No, it absolutely is not. I suppose if you consider supply-side as a political movement started by specific people such as Laffer and Jude Wanniski, you might have a point. But supply-side as a general economic idea goes all the way back to Adam Smith.
And the concept that less tax and regulation will make an economy more dynamic and faster growing goes back even earlier. The Hanseatic League created a low-tax free trade zone by getting Henry II to exempt them from the typically heavy tariffs kings of the day imposed on trade. They also handled another form of ‘tax’ - banditry - by raising their own protection forces. The result was an explosion of economic growth. Supply side economics.
Supply side economics is not even just about tax cuts. Supply side economics has three legs - tax policy, regilatory policy, and trade. Supply siders believe in lower taxes, lower regulations, and free trade. The Laffee Curve doesn’t even address the last two, for God’s sake, and it’s not necessary for the first.
I can support lower taxes even if I think it will reduce government revenue.

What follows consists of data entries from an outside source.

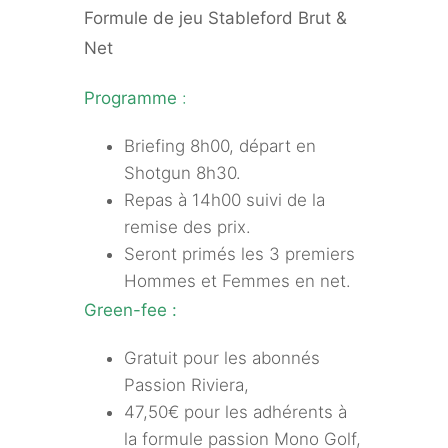
Formule de jeu Stableford Brut &
Net
Programme
:
Briefing 8h00, départ en
Shotgun 8h30.
Repas à 14h00 suivi de la
remise des prix.
Seront primés les 3 premiers
Hommes et Femmes en net.
Green-fee :
Gratuit pour les abonnés
Passion Riviera,
47,50€ pour les adhérents à
la formule passion Mono Golf,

For example, I may think the government already takes in too much and should have its revenue reduced. It’s also possible to be a supply sider and think taxes are about right. For example, if you think the deficit is more important and should be paid down, or if you think taxes are low enough and focus on reducing regulatory barriers and barriers to trade. That’s pretty much where I am.

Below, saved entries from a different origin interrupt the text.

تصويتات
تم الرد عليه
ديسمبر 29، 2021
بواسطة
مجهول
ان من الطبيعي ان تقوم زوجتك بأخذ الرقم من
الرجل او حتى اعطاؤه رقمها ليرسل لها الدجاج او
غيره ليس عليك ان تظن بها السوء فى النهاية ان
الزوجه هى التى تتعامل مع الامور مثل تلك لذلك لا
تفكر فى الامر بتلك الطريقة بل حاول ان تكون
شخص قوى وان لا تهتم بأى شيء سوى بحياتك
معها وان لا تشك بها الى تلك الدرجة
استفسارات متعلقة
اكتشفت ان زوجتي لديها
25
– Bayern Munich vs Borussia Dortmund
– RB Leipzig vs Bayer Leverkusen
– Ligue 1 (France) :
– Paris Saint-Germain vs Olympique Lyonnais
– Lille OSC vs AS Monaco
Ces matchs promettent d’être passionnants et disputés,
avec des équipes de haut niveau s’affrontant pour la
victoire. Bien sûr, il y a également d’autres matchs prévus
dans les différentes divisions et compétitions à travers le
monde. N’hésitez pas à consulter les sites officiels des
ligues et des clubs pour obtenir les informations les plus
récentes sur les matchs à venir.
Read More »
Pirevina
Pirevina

The Laffer curve has been latched onto by Republicans for the same reason the ‘fiscal multiplier’ was latched onto by demand siders - it’s a political tool used to defang the arguments of the other side. Both are have-your-cake-and-eat-it-too ideas that politicians use to claim that their policiex will be self-financing. But the Laffer Curve is no more necessary to Supply Side as the fiscal multiplier is to Keynesian economics.

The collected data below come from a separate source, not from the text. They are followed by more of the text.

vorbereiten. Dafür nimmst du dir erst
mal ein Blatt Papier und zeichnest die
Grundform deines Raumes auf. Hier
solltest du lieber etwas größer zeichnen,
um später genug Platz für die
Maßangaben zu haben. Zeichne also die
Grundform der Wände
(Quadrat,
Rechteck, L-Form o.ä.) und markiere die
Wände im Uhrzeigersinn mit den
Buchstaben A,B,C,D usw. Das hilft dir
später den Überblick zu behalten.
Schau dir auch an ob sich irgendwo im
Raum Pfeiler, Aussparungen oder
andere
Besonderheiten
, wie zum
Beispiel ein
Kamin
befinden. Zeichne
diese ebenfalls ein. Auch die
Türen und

The Laffer curve is similar to multipliers in another fundamental way: both theories can be correct given the right circumstances, but have been applied by their adherents as universal truths that apply in all economic conditions.
Another definition of supply-side economics is as the reciprocal of demand-side economics, which says that taxing or borrowing money then handing it out to the people will stimulate the economy. Again, both are true in limited scenarios, but wildly overapplied. Fiscal stimulus as conceived by Keynes was only supposed to apply to recessions when there is a temporary demand shortfall. But now it’s common for the left to talk about all government spending as ‘stimulus’, even when the economy is doing fine and there are shortages of both material and labor. That’s the fault of politicians and idealogues, not economic theory.